If you thought all teachers have it bad, take a look at the ridiculousness that is Physical Education. The current P.E. teacher for my Small Learning Community has classes exponentially larger than his indoor peers. Just try providing a meaningful learning experience to a class that is 108 students large (actual class size for a current P.E. class). On top of this, be aware of the other P.E. classes of equal size congregating in one of the dilapidated gyms or on the asphalt or field. Arm this overwhelmingly large body of 9th and 10th graders with soccer and basketballs and imagine the ensuing chaos.
Sounds bad? That’s not even the half of it. The real problem right now is the number of ditchers. Because there are so many kids in the P.E. area it’s prime ditching real estate – most teachers don’t know who their students are (their rosters are several pages long) and it’s an all too easy task of simply blending in. On a random day our P.E. teacher did a count of students that were ditching and acting as a part of his class. Final count? 66! We’re now talking about upwards of 200 students per teacher (ten times the size of a freshman English class)! Additionally, though I don’t understand the reasons (probably under the auspices of “campus safety”) our school locks the P.E. area once classes are in session each day.

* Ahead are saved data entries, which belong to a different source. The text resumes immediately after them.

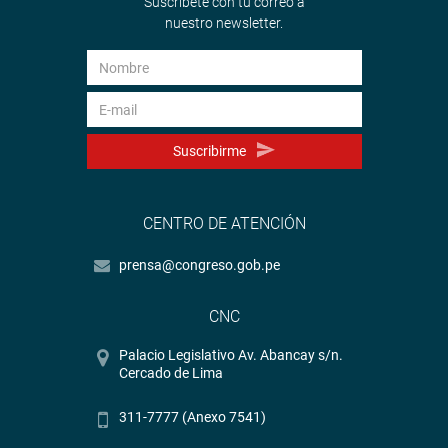
Suscríbete con tu correo a
nuestro newsletter.
Suscribirme
CENTRO DE ATENCIÓN
prensa@congreso.gob.pe
CNC
Palacio Legislativo Av. Abancay s/n.
Cercado de Lima
311-7777 (Anexo 7541)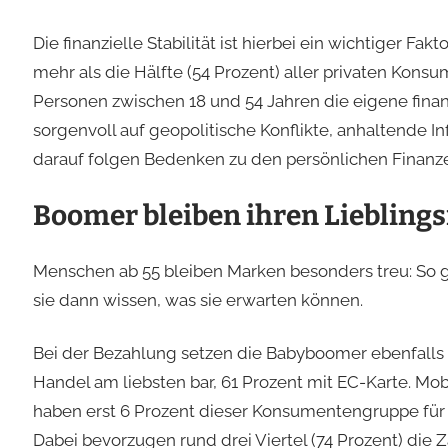
Die finanzielle Stabilität ist hierbei ein wichtiger Fa
mehr als die Hälfte (54 Prozent) aller privaten Kon
Personen zwischen 18 und 54 Jahren die eigene finanzi
sorgenvoll auf geopolitische Konflikte, anhaltende I
darauf folgen Bedenken zu den persönlichen Finanz
Boomer bleiben ihren Liebling
Menschen ab 55 bleiben Marken besonders treu: So g
sie dann wissen, was sie erwarten können.
Bei der Bezahlung setzen die Babyboomer ebenfalls b
Handel am liebsten bar, 61 Prozent mit EC-Karte. 
haben erst 6 Prozent dieser Konsumentengruppe für s
Dabei bevorzugen rund drei Viertel (74 Prozent) die 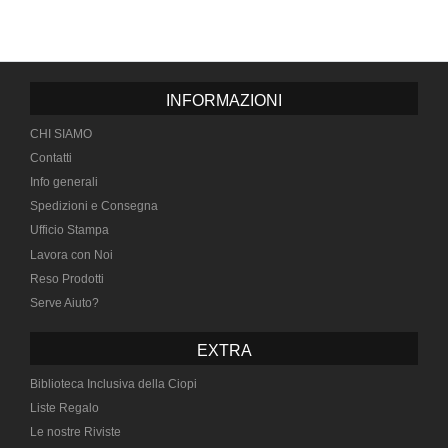
INFORMAZIONI
CHI SIAMO
Contatti
Info generali
Spedizioni e Consegna
Ufficio Stampa
Lavora con Noi
Reso Prodotti
Serve Aiuto?
EXTRA
Biblioteca Inclusiva della Ciopi
Liste Regalo
Le nostre Riviste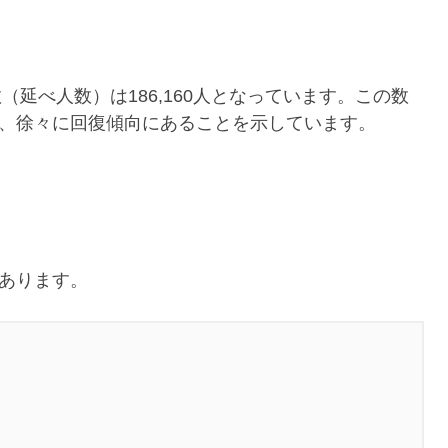
（延べ人数）は186,160人となっています。この数
、徐々に回復傾向にあることを示しています。
あります。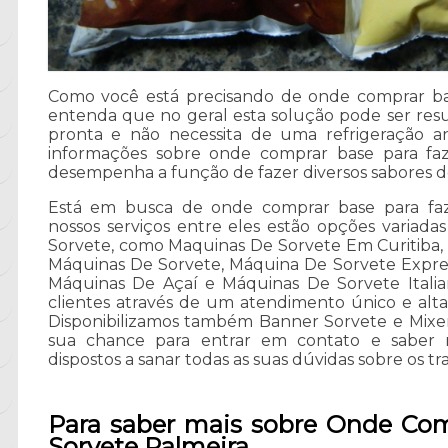
Como você está precisando de onde comprar bas
entenda que no geral esta solução pode ser re
pronta e não necessita de uma refrigeração an
informações sobre onde comprar base para faz
desempenha a função de fazer diversos sabores de
Está em busca de onde comprar base para faz
nossos serviços entre eles estão opções varia
Sorvete, como Maquinas De Sorvete Em Curitiba, 
Máquinas De Sorvete, Máquina De Sorvete Expre
Máquinas De Açaí e Máquinas De Sorvete Italian
clientes através de um atendimento único e alta 
Disponibilizamos também Banner Sorvete e Mixer I
sua chance para entrar em contato e saber m
dispostos a sanar todas as suas dúvidas sobre os tr
Para saber mais sobre Onde Com
Sorvete Palmeira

You have this gigantic mob of students not getting exercise done, you have the ditching riff raff (usually a mish mash of honeymoon couples looking for a place to make out, taggers, crew members, and generally disenfranchised members of our campus), a few burnt out teachers, and a couple of shifty-eyed security guards clutching radios for backup at a moment’s notice. The situation seems not only like a waste of time (considering that students are required to take two years of P.E. – we are concerned about the student’s health, after all), but a situation full of dangerous potential.
This isn’t physical education. This is a holding pen for our youth.
So…. The question now is does JROTC (which is a replacement elective for P.E.) serve a better propose? Instead of kids in a holding cell… i mean pen… in the “yard” you have students in a classroom learning whatever one learns in JROTC (to be discussed later) and doing P.T (Physical Training as the military calls it) that involves actual exercise. Which is better? From what I’ve observed, you have kids that are known by the instructors and who know each other, and the class sizes are nowhere near the stress of those in P.E. Again, outsider looking in, but less of an outsider than I was a few months ago.